§ THE PROBLEM: I'd like every entry returned exactly as it is, with the images left out.

§ Data extracted from a collection:
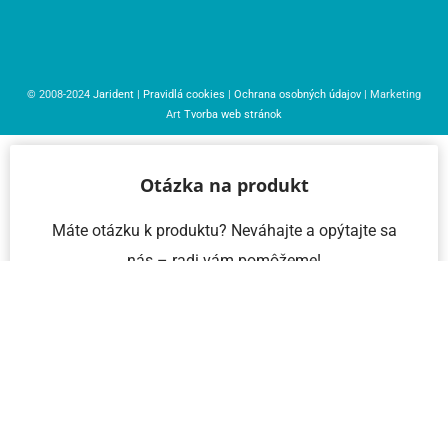
© 2008-2024
Jarident
|
Pravidlá cookies
|
Ochrana osobných údajov
| Marketing
Art
Tvorba web stránok
Otázka na produkt
Máte otázku k produktu? Neváhajte a opýtajte sa
nás – radi vám pomôžeme!
Meno a priezvisko
Email
Telefón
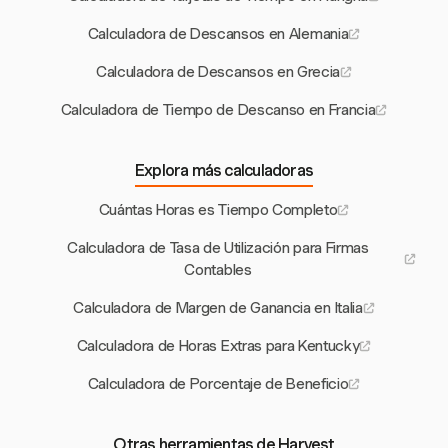
Calculadora de Descansos en Alemania
Calculadora de Descansos en Grecia
Calculadora de Tiempo de Descanso en Francia
Explora más calculadoras
Cuántas Horas es Tiempo Completo
Calculadora de Tasa de Utilización para Firmas
Contables
Calculadora de Margen de Ganancia en Italia
Calculadora de Horas Extras para Kentucky
Calculadora de Porcentaje de Beneficio
Otras herramientas de Harvest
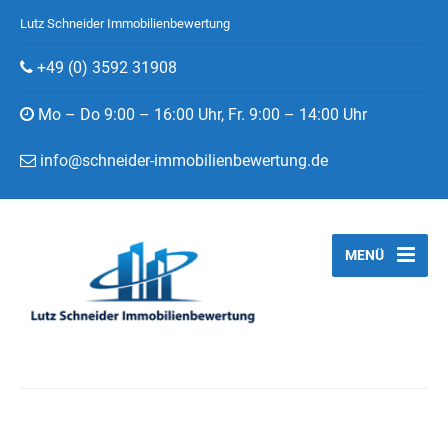
Lutz Schneider Immobilienbewertung
+49 (0) 3592 31908
Mo – Do 9:00 – 16:00 Uhr, Fr. 9:00 – 14:00 Uhr
info@schneider-immobilienbewertung.de
MENÜ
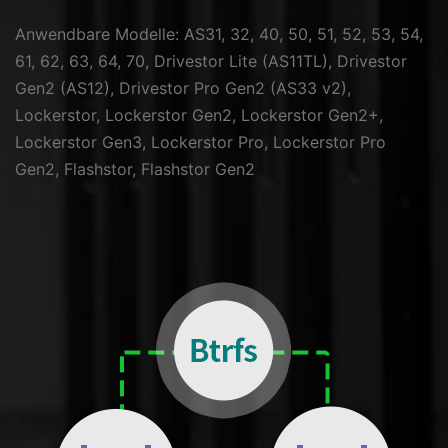
Anwendbare Modelle: AS31, 32, 40, 50, 51, 52, 53, 54,
61, 62, 63, 64, 70, Drivestor Lite (AS11TL), Drivestor
Gen2 (AS12), Drivestor Pro Gen2 (AS33 v2),
Lockerstor, Lockerstor Gen2, Lockerstor Gen2+,
Lockerstor Gen3, Lockerstor Pro, Lockerstor Pro
Gen2, Flashstor, Flashstor Gen2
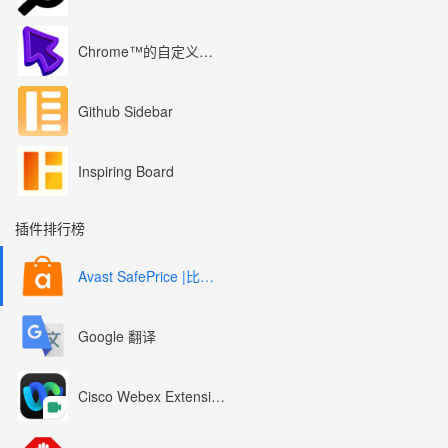
Chrome™的自定义光标
Github Sidebar
Inspiring Board
插件排行榜
Avast SafePrice |比较、交易、优惠券
Google 翻译
Cisco Webex Extension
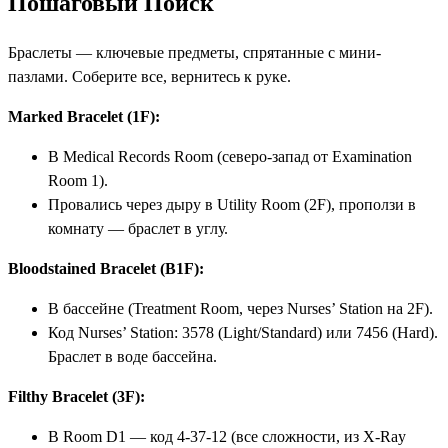
Пошаговый Поиск
Браслеты — ключевые предметы, спрятанные с мини-
пазлами. Соберите все, вернитесь к руке.
Marked Bracelet (1F):
В Medical Records Room (северо-запад от Examination
Room 1).
Провались через дыру в Utility Room (2F), проползи в
комнату — браслет в углу.
Bloodstained Bracelet (B1F):
В бассейне (Treatment Room, через Nurses’ Station на 2F).
Код Nurses’ Station: 3578 (Light/Standard) или 7456 (Hard).
Браслет в воде бассейна.
Filthy Bracelet (3F):
В Room D1 — код 4-37-12 (все сложности, из X-Ray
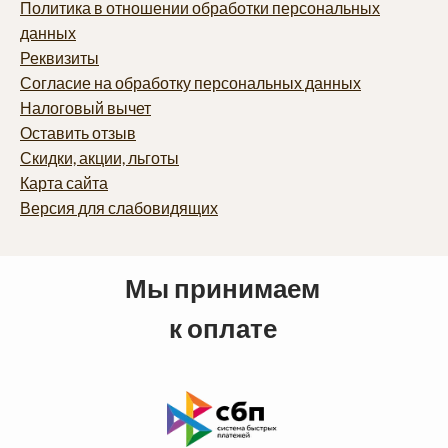
Политика в отношении обработки персональных
данных
Реквизиты
Согласие на обработку персональных данных
Налоговый вычет
Оставить отзыв
Скидки, акции, льготы
Карта сайта
Версия для слабовидящих
Мы принимаем
к оплате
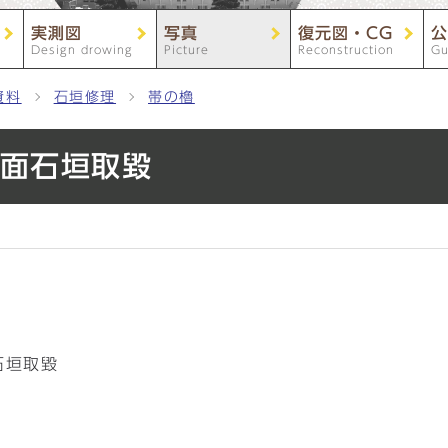
実測図
写真
復元図・CG
公
Design drowing
Picture
Reconstruction
Gu
資料
石垣修理
帯の櫓
東北面石垣取毀
面石垣取毀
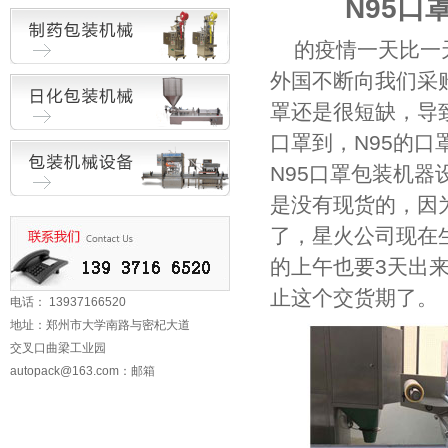
N95口
的疫情一天比一
外国不断向我们采
罩还是很短缺，导
口罩到，N95的
N95口罩包装机
是没有现货的，因
了，星火公司现在
的上午也要3天出
止这个交货期了。
电话： 13937166520
地址：郑州市大学南路与密杞大道
交叉口曲梁工业园
autopack@163.com
：邮箱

§ OUTPUT:
© 2008-2024
Jarident
|
Pravidlá cookies
|
Ochrana osobných údajov
| Marketing
Art
Tvorba web stránok
Otázka na produkt
Máte otázku k produktu? Neváhajte a opýtajte sa
nás – radi vám pomôžeme!
Meno a priezvisko
Email
Telefón
Calculadora de Descansos en Alemania
Calculadora de Descansos en Grecia
Calculadora de Tiempo de Descanso en Francia
Explora más calculadoras
Cuántas Horas es Tiempo Completo
Calculadora de Tasa de Utilización para Firmas
Contables
Calculadora de Margen de Ganancia en Italia
Calculadora de Horas Extras para Kentucky
Calculadora de Porcentaje de Beneficio
Otras herramientas de Harvest
Lutz Schneider Immobilienbewertung
+49 (0) 3592 31908
Mo – Do 9:00 – 16:00 Uhr, Fr. 9:00 – 14:00 Uhr
info@schneider-immobilienbewertung.de
MENÜ
Anwendbare Modelle: AS31, 32, 40, 50, 51, 52, 53, 54,
61, 62, 63, 64, 70, Drivestor Lite (AS11TL), Drivestor
Gen2 (AS12), Drivestor Pro Gen2 (AS33 v2),
Lockerstor, Lockerstor Gen2, Lockerstor Gen2+,
Lockerstor Gen3, Lockerstor Pro, Lockerstor Pro
Gen2, Flashstor, Flashstor Gen2
Chrome™的自定义光标
Github Sidebar
Inspiring Board
插件排行榜
Avast SafePrice |比较、交易、优惠券
Google 翻译
Cisco Webex Extension
Пошаговый Поиск
Браслеты — ключевые предметы, спрятанные с мини-
пазлами. Соберите все, вернитесь к руке.
Marked Bracelet (1F):
В Medical Records Room (северо-запад от Examination
Room 1).
Провались через дыру в Utility Room (2F), проползи в
комнату — браслет в углу.
Bloodstained Bracelet (B1F):
В бассейне (Treatment Room, через Nurses’ Station на 2F).
Код Nurses’ Station: 3578 (Light/Standard) или 7456 (Hard).
Браслет в воде бассейна.
Filthy Bracelet (3F):
В Room D1 — код 4-37-12 (все сложности, из X-Ray
Политика в отношении обработки персональных
данных
Реквизиты
Согласие на обработку персональных данных
Налоговый вычет
Оставить отзыв
Скидки, акции, льготы
Карта сайта
Версия для слабовидящих
Мы принимаем
к оплате
実測図
写真
復元図・CG
公
Design drowing
Picture
Reconstruction
Gu
資料
石垣修理
帯の櫓
東北面石垣取毀
面石垣取毀
N95口
的疫情一天比一
外国不断向我们采
罩还是很短缺，导
口罩到，N95的
N95口罩包装机
是没有现货的，因
了，星火公司现在
的上午也要3天出
止这个交货期了。
电话： 13937166520
地址：郑州市大学南路与密杞大道
交叉口曲梁工业园
autopack@163.com
：邮箱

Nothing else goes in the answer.